» **What is being asked**
Look through the material below and count the lines with the string "ağırlık". Report only the count.

» **Input records**

+ + +

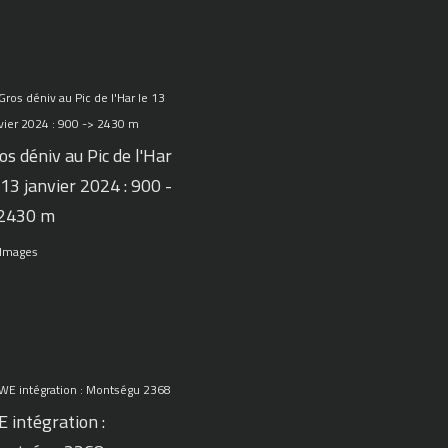
os déniv au Pic de l'Har
 13 janvier 2024 : 900 -
 2430 m
 Images
 intégration :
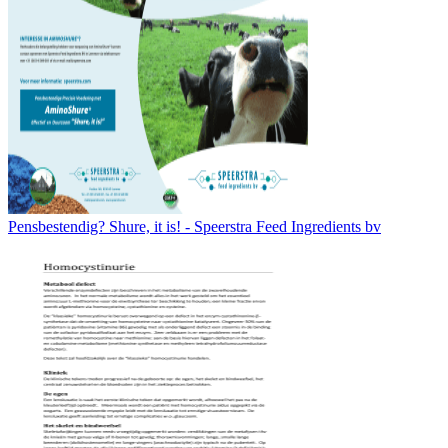
Pensbestendig? Shure, it is! - Speerstra Feed Ingredients bv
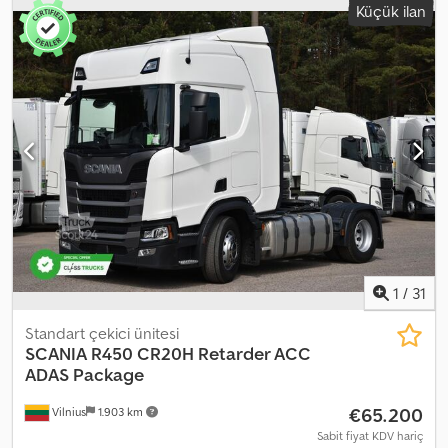
Küçük ilan
6
, Üretim yılı:
2021
, Donanım:
ABS, AdBlue, EBS (Elektronik Fren
Sistemi), araç içi bilgisayar, buzdolabı, elektrikli cam sistemi, hız
sabitleyici, is filtrasyon filtresi, klima, merkezi kilitleme, retarder
,
= Ek Seçenekler ve Aksesuarlar = - Alüminyum yakıt tankı - Uzun
farlar - Klima - Havalı süspansiyonlu koltuklar - Partikül filtresi -
Sunroof - Uyku kabini - Yan etekler - Otomatik ısıtma sistemi
Dwsdpfx Asztqigsbaea - Alet kutusu = Notlar = Scania R450 Mega
2021 04-2021 Beyaz YS2R4X20005623757 560.223 km, Bekleme
kliması, Tam spoiler, Yeni takograf G2V2, Dijital gösterge = Ek
Bilgiler = Ön aks: Direksiyonlu Motor hacmi: 12.742 cc Boş ağırlık:
8.924 kg Yük kapasitesi: 26.152 kg Toplam ağırlık: 35.076 kg APK
(Teknik periyodik muayene): 03.2027 tarihine kadar geçerli Teknik
durumu: Çok iyi Görsel durumu: Çok iyi
1
/
31
Standart çekici ünitesi
SCANIA
R450 CR20H Retarder ACC
ADAS Package
€65.200
Vilnius
1.903 km
Sabit fiyat KDV hariç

+ + +

» **Answer below**
2